Equine ranchers serving the hormone replacement therapy industry are seeing another round of cuts.
The news came March 29, in an official statement from Pfizer Canada and affects a total of five operations in Manitoba and Saskatchewan.
It results in a 17 per cent reduction in production, which equals 33,000 grams of estrogen. Producers are paid per gram of estrogen, not volume of urine produced.
Pfizer contracts with the independent ranchers to collect PMU, a key source of hormones used in estrogen therapies for menopausal women.
Why it matters: PMU ranchers had celebrated a small bump recently as demand rose, only to ultimately be disappointed.
In its statement, the company characterized the move as a business-based one, part of the company’s regular efforts to match supply and demand.
“Pfizer routinely conducts reviews of its businesses and overall manufacturing needs and capabilities,” its statement read. “This includes our operations in Brandon, Manitoba. Pfizer has initiated a review of its inventory management and we have determined that we are able to satisfy market demand by working with fewer ranchers.”

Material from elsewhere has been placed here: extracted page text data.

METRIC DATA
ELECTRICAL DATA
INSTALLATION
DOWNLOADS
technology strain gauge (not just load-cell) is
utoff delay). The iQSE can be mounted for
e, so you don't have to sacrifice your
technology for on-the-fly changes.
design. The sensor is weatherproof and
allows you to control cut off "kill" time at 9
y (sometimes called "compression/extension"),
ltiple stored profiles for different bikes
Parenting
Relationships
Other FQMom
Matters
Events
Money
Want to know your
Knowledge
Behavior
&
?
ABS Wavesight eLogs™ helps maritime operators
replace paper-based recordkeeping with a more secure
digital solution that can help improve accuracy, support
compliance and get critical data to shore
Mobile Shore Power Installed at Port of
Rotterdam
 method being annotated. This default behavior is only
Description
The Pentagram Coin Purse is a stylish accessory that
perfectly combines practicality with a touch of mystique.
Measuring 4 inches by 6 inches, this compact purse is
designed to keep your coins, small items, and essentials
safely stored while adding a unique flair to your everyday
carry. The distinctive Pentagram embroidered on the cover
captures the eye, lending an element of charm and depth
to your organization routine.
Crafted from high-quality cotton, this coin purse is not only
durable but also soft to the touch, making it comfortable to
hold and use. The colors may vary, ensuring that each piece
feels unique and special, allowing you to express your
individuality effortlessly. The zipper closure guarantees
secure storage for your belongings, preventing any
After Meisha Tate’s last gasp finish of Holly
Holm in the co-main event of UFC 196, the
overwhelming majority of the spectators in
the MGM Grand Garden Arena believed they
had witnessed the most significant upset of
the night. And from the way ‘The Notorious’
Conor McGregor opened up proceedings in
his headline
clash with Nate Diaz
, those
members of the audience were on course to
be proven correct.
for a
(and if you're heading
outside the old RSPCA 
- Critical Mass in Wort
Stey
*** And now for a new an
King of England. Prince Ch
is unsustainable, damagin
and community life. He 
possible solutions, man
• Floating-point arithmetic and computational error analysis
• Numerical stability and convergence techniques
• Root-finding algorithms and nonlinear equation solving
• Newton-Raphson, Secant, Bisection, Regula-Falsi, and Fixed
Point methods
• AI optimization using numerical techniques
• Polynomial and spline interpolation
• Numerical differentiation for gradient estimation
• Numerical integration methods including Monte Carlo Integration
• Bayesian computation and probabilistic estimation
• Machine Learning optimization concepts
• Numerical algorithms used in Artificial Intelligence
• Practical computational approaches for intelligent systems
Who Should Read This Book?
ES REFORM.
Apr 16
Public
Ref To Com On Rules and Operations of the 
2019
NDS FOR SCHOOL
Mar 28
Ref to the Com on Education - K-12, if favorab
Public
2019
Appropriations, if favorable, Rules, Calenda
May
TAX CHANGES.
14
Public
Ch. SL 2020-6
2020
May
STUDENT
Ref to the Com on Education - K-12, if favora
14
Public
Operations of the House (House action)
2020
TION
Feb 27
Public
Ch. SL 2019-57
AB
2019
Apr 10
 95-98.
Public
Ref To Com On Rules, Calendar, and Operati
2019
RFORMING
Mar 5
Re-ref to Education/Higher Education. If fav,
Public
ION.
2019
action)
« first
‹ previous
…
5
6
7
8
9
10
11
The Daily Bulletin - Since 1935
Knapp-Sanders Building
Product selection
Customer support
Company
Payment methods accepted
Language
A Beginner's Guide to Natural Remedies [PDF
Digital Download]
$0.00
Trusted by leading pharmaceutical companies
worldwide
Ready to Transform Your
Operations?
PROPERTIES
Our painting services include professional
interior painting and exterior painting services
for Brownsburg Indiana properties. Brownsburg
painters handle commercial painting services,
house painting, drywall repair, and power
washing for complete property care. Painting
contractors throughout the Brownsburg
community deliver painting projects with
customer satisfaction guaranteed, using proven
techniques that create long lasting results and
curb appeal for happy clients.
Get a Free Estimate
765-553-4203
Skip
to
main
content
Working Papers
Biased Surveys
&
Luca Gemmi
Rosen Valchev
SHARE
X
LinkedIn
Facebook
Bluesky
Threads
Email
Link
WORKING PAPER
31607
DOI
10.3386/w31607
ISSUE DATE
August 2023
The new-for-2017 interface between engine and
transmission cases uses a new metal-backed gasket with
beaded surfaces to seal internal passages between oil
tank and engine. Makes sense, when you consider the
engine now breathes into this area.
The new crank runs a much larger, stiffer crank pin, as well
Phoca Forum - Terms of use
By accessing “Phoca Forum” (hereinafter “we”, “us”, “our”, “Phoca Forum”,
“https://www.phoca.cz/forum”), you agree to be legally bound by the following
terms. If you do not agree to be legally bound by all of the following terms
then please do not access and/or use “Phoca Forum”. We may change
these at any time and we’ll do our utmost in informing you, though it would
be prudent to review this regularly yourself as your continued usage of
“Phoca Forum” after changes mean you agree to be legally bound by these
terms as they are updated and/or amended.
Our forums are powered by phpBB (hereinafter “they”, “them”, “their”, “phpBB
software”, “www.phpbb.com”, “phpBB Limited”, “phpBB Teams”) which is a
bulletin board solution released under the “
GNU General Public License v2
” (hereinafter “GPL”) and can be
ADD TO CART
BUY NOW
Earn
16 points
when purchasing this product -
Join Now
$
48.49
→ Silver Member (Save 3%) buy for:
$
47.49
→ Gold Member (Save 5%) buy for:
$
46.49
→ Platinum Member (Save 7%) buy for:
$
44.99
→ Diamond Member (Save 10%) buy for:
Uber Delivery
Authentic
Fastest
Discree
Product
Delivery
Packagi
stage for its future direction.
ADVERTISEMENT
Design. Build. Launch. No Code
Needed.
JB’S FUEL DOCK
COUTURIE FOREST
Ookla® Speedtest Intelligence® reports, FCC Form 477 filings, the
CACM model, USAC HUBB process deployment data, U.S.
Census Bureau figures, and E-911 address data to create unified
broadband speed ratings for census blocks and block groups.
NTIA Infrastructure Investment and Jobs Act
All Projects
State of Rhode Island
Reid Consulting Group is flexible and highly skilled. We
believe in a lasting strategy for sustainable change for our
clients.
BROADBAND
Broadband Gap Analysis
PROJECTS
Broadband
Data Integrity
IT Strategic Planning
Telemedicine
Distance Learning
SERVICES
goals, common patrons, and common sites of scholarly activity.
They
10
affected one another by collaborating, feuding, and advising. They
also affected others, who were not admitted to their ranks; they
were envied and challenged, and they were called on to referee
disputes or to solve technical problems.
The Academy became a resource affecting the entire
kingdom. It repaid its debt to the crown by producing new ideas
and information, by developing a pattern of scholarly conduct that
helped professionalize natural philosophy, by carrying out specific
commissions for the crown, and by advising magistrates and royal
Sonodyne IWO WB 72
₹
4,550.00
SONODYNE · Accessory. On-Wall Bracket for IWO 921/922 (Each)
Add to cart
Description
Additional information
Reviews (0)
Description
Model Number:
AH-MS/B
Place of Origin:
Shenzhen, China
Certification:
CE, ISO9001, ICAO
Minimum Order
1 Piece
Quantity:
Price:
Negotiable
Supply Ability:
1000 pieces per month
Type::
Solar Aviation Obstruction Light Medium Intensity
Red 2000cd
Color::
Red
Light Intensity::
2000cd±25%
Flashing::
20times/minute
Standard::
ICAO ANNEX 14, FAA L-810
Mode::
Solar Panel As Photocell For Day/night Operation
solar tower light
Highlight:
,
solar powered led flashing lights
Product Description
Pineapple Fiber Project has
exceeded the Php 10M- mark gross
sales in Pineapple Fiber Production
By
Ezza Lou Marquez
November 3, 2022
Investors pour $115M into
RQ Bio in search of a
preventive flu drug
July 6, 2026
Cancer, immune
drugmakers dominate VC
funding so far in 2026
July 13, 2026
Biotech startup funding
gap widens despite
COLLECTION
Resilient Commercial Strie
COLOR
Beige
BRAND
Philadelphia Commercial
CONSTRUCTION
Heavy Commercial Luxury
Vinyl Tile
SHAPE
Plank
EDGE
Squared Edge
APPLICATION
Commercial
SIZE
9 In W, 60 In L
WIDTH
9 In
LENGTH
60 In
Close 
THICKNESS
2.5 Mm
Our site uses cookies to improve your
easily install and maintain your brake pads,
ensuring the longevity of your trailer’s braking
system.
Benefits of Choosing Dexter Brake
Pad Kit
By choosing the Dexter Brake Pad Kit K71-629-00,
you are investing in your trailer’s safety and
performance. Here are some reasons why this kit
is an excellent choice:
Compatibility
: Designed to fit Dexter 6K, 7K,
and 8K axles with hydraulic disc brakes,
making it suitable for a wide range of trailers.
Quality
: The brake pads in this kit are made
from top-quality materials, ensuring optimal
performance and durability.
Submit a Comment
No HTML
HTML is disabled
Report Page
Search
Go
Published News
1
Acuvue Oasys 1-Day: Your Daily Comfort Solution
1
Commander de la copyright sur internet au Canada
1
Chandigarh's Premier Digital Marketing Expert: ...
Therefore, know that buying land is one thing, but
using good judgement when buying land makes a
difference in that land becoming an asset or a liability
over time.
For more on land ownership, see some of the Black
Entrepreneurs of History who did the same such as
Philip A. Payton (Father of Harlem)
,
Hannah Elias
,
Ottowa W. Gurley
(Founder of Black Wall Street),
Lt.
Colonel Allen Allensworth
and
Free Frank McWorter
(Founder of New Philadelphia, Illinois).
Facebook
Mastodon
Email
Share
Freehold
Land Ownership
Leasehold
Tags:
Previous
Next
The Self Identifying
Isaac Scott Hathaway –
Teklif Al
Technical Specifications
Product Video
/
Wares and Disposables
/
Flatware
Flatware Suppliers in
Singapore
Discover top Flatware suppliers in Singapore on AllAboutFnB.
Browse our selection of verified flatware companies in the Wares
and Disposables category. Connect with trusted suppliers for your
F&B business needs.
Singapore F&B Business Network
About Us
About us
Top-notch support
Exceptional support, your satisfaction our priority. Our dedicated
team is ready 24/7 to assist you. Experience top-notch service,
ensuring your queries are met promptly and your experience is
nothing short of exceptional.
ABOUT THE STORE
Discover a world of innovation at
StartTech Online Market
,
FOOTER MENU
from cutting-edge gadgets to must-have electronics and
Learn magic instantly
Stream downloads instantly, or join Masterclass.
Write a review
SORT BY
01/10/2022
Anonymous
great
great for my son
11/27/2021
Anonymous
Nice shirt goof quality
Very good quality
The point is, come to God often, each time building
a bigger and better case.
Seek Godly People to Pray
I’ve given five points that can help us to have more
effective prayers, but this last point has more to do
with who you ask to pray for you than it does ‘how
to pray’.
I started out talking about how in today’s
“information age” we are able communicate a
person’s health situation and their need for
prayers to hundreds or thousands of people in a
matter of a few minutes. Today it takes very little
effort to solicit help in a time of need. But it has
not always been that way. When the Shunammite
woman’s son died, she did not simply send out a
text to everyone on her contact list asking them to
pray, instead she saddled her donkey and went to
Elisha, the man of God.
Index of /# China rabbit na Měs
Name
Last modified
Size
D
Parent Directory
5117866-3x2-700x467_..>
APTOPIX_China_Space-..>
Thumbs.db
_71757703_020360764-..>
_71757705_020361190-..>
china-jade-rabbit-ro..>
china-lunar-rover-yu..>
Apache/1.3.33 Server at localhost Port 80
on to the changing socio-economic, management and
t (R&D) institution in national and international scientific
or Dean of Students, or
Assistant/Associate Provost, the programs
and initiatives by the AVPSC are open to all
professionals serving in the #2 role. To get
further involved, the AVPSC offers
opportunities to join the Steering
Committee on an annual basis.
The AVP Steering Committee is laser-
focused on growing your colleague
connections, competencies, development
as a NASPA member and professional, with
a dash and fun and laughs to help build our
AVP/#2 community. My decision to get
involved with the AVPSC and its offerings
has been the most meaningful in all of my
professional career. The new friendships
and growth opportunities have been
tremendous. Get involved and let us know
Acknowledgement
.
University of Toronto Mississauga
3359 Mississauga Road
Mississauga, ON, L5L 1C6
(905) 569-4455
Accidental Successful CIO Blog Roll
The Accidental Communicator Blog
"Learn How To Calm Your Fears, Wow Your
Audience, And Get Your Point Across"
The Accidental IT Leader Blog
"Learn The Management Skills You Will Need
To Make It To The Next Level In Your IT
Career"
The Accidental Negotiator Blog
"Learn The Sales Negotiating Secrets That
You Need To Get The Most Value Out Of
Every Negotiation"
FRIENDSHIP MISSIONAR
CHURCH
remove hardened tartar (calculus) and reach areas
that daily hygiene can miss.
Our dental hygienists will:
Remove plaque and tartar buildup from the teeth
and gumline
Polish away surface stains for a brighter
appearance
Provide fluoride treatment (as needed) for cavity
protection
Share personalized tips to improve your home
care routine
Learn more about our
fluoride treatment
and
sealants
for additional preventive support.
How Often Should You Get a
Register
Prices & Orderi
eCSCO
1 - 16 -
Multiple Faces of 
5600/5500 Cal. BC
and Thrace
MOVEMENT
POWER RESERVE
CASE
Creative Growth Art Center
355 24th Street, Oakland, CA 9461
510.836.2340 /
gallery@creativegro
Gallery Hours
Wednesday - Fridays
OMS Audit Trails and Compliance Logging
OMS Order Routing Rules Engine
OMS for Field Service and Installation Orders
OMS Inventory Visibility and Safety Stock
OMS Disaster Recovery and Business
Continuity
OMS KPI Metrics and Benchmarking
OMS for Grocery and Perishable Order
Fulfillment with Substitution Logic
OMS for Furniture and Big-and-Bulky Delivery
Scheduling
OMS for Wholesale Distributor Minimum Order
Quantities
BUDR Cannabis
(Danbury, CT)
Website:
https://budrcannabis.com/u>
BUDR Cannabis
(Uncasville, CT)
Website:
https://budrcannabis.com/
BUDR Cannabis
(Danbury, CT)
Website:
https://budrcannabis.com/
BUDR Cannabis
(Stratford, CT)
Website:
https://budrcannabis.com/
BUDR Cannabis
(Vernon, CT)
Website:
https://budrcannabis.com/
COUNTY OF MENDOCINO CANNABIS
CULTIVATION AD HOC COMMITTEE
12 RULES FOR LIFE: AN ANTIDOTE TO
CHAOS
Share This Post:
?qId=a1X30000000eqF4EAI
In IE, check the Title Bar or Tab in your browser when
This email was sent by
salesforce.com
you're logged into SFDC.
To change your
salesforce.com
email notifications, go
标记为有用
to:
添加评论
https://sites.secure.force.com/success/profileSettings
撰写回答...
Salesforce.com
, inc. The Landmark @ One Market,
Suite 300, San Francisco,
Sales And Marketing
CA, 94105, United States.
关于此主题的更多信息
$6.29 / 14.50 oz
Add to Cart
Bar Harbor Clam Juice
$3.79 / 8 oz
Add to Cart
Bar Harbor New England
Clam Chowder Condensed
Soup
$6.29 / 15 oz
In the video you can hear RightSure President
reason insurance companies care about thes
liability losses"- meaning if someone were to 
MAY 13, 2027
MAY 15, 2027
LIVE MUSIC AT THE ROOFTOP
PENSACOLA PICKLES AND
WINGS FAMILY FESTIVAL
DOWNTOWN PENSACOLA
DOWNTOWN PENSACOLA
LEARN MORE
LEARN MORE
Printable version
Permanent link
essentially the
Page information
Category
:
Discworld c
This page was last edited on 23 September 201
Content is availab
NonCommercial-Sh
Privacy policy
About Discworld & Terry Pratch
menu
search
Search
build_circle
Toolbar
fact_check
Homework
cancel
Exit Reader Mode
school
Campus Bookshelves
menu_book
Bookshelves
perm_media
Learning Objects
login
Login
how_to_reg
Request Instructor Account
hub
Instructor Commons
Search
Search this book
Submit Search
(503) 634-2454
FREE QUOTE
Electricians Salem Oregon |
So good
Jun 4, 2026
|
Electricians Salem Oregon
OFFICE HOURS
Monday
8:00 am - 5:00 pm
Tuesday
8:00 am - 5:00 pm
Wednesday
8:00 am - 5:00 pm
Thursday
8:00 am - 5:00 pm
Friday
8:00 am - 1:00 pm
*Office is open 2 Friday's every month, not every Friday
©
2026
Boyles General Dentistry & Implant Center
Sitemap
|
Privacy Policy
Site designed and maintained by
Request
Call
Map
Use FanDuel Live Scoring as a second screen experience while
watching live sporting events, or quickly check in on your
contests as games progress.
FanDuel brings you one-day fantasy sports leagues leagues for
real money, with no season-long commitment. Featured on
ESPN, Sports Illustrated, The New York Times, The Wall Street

The company said it valued its relationship with the ranchers it does business with and said the decision “… was not made lightly.”
The company also says it presented ranchers with a few options aimed at making the adjustments less painful, if possible.
That began with a meeting March 19 with equine ranchers, where they were informed of the coming cuts. At that time they were offered the decision of voluntarily opting to exit the sector, in exchange for a 75 per cent total contract payout for the following year to ease the transition.
Producers who didn’t make that choice still qualify for some assistance. Pfizer will provide compensation for the care of mare and foals as the producers “transition out of the network.” The affected ranchers will also be eligible for equine placement assistance.
The reduction affects three ranches in Westman, one in the Interlake and another in Saskatchewan. Of those five, three producers raised registered quarter-horses, one purebred Percherons, and one bred sport horses.
This leaves 19 producers still involved in the production of PMU in Manitoba and Saskatchewan, with the highest concentration of ranches in southwestern Manitoba.
Remaining ranchers will sign a three-year, 18-week collection contract with a maximum cap on the grams they can produce.
When the PMU industry was at its height in the 1990s, the network involved over 500 ranchers from across Canada and the northern United States.
A Women’s Health Initiative study, released in 2002, is thought to be responsible for the downturn in the equine ranching industry. The landmark study linked hormone replacement therapy (HRT) to breast cancer and heart attacks. The first round of significant cuts in the PMU industry were announced later that same year.
Since then there have been several more reductions, with the last previous cut being in 2013.
Results of the Women’s Health Initiative study have been revisited in recent years and short-term HRT is now recommended for women within 10 years of menopause.
In 2016, the PMU industry expanded slightly, with more grams being contracted to some existing ranchers and three new contracts being awarded.
Now only three years later, cuts are being made again. The company’s statement also hinted this might not be the last round of cuts.
“As part of its normal business analysis, Pfizer continually reviews PMU collection requirements,” the statement read. “Any future decisions will also be informed by an evaluation of the hormone therapy market, prescribing trends and related raw material and inventory requirements.”